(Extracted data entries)
______
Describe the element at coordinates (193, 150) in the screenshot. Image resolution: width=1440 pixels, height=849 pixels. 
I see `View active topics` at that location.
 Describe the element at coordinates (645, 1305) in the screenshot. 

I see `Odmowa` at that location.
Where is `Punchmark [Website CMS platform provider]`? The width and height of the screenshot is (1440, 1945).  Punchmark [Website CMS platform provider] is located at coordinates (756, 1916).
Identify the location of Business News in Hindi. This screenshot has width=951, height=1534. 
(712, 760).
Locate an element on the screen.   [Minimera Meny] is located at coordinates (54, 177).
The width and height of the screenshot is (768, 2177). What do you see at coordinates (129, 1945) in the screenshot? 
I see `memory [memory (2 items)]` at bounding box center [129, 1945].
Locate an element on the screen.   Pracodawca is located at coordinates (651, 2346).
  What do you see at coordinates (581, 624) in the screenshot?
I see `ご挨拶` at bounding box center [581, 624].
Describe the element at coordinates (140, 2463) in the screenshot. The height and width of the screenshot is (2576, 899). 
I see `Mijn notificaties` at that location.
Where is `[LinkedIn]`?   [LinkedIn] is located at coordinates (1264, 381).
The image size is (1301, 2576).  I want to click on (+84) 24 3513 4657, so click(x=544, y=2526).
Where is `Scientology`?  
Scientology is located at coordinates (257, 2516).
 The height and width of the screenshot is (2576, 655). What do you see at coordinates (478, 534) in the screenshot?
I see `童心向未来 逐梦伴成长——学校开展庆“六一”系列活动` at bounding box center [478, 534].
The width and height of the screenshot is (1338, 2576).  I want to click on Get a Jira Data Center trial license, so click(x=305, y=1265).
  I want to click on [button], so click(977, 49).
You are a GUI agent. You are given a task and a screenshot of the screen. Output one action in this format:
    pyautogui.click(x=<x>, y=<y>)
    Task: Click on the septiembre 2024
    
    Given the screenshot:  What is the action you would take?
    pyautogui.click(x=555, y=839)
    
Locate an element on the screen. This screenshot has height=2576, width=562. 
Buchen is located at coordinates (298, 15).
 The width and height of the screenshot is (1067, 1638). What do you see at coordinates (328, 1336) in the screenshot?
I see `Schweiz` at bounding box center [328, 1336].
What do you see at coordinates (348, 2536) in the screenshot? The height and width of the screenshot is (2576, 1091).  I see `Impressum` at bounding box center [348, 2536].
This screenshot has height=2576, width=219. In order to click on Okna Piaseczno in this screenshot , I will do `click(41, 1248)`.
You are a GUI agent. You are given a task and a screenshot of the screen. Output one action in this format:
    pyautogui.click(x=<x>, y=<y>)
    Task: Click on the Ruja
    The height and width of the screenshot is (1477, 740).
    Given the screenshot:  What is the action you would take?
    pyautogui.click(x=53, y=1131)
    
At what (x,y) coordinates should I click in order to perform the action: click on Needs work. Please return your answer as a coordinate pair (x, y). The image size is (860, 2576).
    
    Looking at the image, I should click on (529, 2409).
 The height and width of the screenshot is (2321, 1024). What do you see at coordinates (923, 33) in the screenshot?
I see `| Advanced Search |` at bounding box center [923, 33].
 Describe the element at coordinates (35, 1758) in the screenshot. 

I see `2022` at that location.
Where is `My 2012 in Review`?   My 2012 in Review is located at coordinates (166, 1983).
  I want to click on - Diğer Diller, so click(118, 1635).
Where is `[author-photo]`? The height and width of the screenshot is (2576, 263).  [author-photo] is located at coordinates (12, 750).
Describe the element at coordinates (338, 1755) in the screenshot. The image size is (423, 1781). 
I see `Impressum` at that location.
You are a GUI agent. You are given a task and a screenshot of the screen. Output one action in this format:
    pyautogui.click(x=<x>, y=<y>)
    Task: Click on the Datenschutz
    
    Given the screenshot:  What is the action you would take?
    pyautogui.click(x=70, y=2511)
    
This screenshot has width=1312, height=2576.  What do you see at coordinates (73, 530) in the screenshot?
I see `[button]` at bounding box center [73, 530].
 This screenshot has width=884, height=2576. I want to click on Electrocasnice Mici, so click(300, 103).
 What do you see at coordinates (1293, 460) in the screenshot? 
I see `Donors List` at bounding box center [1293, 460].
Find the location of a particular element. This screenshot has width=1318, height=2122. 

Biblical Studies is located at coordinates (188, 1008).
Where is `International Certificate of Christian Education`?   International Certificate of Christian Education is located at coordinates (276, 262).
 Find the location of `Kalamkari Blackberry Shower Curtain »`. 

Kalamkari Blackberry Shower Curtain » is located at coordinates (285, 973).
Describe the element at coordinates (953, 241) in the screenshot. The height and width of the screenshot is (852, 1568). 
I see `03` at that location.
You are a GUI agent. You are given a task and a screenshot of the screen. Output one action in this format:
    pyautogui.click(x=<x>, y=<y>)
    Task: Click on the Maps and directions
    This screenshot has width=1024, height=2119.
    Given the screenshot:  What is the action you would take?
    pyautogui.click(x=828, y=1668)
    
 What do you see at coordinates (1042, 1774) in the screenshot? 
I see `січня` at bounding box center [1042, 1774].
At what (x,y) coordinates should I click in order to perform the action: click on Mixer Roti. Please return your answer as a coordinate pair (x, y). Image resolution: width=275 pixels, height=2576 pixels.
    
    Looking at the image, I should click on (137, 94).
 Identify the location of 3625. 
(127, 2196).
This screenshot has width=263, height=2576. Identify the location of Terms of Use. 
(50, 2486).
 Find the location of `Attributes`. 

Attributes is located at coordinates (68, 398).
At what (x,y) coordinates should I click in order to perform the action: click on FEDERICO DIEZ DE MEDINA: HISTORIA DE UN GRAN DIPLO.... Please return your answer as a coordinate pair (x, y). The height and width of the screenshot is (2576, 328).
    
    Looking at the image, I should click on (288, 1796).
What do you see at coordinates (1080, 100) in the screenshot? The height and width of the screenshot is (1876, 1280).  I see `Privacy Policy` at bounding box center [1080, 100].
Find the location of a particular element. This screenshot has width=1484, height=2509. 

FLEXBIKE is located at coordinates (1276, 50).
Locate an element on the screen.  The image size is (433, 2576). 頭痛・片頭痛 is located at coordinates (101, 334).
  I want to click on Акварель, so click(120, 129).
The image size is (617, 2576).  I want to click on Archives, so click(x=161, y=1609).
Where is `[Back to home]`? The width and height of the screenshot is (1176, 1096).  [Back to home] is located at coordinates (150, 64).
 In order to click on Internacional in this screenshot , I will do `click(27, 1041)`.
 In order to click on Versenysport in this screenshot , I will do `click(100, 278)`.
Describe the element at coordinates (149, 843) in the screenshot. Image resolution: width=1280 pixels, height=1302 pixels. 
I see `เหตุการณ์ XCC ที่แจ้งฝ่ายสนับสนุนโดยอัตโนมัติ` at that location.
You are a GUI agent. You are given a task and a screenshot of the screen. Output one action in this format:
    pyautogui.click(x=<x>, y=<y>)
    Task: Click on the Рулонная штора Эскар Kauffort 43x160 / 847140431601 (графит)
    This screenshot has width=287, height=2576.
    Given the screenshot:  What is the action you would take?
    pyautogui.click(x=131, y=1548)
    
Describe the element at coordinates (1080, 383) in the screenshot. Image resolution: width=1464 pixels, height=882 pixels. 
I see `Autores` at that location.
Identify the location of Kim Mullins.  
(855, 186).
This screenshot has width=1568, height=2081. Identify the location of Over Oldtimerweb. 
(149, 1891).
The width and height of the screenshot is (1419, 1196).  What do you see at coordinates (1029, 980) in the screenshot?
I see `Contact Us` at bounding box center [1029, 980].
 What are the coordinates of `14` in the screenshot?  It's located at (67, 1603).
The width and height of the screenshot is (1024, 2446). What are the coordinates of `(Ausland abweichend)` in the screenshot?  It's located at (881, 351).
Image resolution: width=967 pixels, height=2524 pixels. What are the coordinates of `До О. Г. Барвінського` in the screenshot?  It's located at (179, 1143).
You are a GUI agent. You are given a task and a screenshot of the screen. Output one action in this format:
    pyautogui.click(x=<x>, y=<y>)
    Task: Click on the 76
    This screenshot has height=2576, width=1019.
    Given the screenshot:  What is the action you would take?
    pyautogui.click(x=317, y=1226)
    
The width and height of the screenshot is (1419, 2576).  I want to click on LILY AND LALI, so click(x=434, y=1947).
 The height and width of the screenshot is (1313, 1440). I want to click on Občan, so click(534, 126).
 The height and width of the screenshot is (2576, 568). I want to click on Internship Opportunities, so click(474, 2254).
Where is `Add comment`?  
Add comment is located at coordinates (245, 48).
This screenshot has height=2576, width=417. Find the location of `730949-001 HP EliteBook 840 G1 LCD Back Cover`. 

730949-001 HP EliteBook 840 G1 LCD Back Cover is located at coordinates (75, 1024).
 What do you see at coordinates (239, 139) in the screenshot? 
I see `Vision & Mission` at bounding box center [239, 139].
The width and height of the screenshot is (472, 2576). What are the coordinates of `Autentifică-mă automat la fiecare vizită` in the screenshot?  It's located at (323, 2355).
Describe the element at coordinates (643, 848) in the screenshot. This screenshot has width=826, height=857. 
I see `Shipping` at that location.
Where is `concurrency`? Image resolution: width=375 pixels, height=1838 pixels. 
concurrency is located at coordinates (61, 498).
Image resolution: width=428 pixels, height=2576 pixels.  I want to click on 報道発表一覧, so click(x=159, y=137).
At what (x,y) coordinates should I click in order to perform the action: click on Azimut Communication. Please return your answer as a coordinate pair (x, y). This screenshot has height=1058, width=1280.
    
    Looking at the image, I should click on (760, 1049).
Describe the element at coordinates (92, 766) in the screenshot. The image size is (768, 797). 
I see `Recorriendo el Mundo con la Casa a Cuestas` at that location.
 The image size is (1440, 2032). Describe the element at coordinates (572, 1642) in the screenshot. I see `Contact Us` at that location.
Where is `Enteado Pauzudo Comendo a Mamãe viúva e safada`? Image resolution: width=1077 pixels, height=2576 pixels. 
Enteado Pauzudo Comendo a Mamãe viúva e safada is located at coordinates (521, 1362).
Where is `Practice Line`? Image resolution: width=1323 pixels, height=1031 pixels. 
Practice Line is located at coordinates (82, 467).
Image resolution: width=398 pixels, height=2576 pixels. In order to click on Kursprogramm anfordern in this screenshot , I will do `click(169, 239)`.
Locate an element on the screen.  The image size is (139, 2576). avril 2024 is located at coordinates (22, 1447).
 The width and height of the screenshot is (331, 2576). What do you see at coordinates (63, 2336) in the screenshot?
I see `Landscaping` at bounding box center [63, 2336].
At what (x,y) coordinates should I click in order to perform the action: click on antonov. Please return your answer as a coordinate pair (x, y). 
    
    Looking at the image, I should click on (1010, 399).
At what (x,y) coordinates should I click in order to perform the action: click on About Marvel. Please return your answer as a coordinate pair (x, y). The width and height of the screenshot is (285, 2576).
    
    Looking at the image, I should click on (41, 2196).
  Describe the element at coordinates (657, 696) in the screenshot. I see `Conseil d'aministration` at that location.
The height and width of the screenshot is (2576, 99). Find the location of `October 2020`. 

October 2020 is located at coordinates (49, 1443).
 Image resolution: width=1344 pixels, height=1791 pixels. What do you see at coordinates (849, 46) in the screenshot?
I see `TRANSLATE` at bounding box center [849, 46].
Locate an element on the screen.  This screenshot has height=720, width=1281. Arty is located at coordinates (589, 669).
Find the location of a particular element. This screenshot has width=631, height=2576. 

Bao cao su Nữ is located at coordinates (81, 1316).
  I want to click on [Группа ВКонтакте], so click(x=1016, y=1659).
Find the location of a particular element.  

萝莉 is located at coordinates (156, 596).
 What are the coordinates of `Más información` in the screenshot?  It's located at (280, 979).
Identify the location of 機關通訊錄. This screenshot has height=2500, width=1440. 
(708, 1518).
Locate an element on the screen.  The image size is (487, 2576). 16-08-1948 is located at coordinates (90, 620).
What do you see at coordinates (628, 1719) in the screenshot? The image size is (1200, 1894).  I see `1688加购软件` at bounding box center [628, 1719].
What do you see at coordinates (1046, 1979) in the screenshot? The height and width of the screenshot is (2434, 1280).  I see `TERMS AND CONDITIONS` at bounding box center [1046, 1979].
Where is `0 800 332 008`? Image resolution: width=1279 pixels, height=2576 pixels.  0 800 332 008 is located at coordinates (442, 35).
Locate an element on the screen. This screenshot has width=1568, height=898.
______
Task goal: Look above for the line holding "pixels, height=1031 pixels.". Print it and every line after it, exactly, through the line holding "Image resolution: width=398".

Exercise solution:
Where is `Practice Line`? Image resolution: width=1323 pixels, height=1031 pixels. 
Practice Line is located at coordinates (82, 467).
Image resolution: width=398 pixels, height=2576 pixels. In order to click on Kursprogramm anfordern in this screenshot , I will do `click(169, 239)`.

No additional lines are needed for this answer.